■ **Work required**: Output every entry below word for word, without its pictures.
--- Dataset excerpts ---
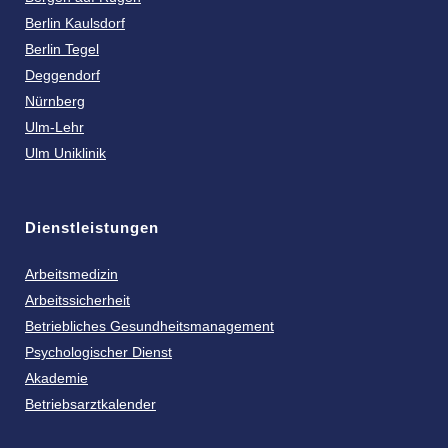
Berlin Kaulsdorf
Berlin Tegel
Deggendorf
Nürnberg
Ulm-Lehr
Ulm Uniklinik
Dienstleistungen
Arbeitsmedizin
Arbeitssicherheit
Betriebliches Gesundheitsmanagement
Psychologischer Dienst
Akademie
Betriebsarztkalender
---
■ **Response for this exercise**:
Berlin Kaulsdorf
Berlin Tegel
Deggendorf
Nürnberg
Ulm-Lehr
Ulm Uniklinik
Dienstleistungen
Arbeitsmedizin
Arbeitssicherheit
Betriebliches Gesundheitsmanagement
Psychologischer Dienst
Akademie
Betriebsarztkalender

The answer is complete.